Japanese Patent No. 3493282

  However, in a cutting machine having two or more cutting blades, if some of the cutting blades are worn or damaged, or if the cutting position is displaced, it becomes necessary to replace or adjust the cutting blade in which the failure has occurred. Therefore, the chuck table must be stopped and the cutting with other cutting blades that do not have a defect must be interrupted, so that the entire cutting is interrupted until the defect is resolved by replacing the cutting blade, etc. There is a problem that decreases.

  Therefore, the problem to be solved by the present invention is that when cutting a wafer using two or more cutting blades, even if some of the cutting blades fail, the cutting is continued, thereby improving productivity.
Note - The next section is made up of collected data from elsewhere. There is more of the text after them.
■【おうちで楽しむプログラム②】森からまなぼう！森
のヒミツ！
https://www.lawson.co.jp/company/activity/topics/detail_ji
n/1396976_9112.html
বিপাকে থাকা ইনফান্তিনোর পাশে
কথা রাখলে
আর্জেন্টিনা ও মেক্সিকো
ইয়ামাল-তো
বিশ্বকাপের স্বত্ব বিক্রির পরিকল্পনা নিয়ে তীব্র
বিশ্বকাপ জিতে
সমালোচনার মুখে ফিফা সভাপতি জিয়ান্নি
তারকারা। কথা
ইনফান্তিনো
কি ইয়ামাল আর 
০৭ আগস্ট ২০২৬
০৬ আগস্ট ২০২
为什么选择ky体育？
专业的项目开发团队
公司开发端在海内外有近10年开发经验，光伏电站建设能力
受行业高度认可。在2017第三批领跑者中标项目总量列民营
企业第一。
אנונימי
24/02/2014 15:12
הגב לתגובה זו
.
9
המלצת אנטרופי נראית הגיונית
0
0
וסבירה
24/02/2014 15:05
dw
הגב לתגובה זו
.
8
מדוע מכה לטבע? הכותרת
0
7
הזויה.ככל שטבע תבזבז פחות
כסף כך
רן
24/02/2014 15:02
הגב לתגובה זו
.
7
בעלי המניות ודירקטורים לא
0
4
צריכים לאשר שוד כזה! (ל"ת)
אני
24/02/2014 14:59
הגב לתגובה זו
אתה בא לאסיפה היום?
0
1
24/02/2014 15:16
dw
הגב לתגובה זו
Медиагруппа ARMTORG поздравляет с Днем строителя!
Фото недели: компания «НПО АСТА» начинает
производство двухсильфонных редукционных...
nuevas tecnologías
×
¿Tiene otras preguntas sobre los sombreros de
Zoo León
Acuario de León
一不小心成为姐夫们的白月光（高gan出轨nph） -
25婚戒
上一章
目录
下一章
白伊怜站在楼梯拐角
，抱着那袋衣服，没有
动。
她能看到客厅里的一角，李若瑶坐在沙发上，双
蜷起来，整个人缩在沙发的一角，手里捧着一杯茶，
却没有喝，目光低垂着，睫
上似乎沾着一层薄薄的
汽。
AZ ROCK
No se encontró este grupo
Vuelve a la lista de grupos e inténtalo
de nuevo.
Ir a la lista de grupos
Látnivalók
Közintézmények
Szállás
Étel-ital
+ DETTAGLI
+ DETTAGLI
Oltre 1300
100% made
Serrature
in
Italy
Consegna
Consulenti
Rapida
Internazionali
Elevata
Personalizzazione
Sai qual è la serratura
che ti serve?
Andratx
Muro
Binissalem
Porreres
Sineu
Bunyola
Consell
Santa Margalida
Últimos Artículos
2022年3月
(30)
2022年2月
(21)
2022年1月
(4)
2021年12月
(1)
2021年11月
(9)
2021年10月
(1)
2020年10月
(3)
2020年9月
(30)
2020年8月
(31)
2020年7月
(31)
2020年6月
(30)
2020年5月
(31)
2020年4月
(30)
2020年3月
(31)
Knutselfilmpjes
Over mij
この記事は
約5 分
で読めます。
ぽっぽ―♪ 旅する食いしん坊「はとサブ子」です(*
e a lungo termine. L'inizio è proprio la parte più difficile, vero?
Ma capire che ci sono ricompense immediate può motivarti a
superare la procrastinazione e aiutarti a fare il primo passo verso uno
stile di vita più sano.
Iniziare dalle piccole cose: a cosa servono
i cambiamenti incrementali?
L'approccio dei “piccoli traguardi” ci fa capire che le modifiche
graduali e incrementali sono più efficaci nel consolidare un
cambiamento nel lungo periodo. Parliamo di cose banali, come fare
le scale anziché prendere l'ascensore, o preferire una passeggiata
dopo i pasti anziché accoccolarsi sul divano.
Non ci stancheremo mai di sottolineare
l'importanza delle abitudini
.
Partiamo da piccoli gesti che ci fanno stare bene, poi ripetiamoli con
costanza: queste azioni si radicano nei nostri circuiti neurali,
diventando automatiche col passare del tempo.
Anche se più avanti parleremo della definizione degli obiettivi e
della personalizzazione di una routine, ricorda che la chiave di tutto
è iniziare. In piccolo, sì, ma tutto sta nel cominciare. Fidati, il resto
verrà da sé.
It is to prevent it from being lowered.

  A wafer cutting method according to the present invention includes a chuck table for holding a workpiece, a first cutting means including at least a first cutting blade for cutting the workpiece held on the chuck table, and a second cutting means. And a second cutting means including a second cutting blade, and the wafer is cut by causing the first cutting means and the second cutting means to act on the wafer separation scheduled line held on the chuck table. When a failure occurs in either the first cutting means or the second cutting means, the cutting means in which the failure has occurred is retracted from the wafer, and no failure has occurred. The wafer is continuously cut by other cutting means. Since at least the first cutting means and the second cutting means are included, there may be three or more cutting means. Defects are all factors that must stop cutting, such as wear, breakage, clogging, misalignment, etc. of the cutting blade.

A cutting apparatus according to the present invention is an apparatus suitable for carrying out the above-described wafer cutting method, and includes a chuck table for holding a workpiece, and a first cutting for cutting the workpiece held on the chuck table. A first cutting means having a blade; a second cutting means having a second cutting blade for cutting a workpiece held on the chuck table; and a first for controlling the first cutting means. Control means, second control means for controlling the second cutting means, first fault detecting means for detecting faults in the first cutting means and notifying the first control means of fault information; And at least a second defect detection means for detecting a defect in the second cutting means and notifying the second control means of the defect information,
When a defect detection unit detects that a failure has occurred in any of the cutting means, and when the defect detection unit notifies the corresponding control unit of the information on the defect, the control unit has the cutting unit in which the defect has occurred. And the other control means continues cutting with the corresponding cutting means.

  The cutting apparatus includes a cutting information exchanging means for exchanging cutting information between at least the first control means and the second control means, and when any of the cutting means malfunctions, the malfunction occurs. The cutting information of the cutting means is transmitted from the control means for controlling the cutting means to the other control means via the cutting information exchanging means, and the other control means considers the received cutting information, and the cutting in which the trouble has occurred. It is preferred that the means perform the cutting to be performed. An example of the defect detection means is a blade monitoring means for monitoring the wear and damage of the cutting blade, for example.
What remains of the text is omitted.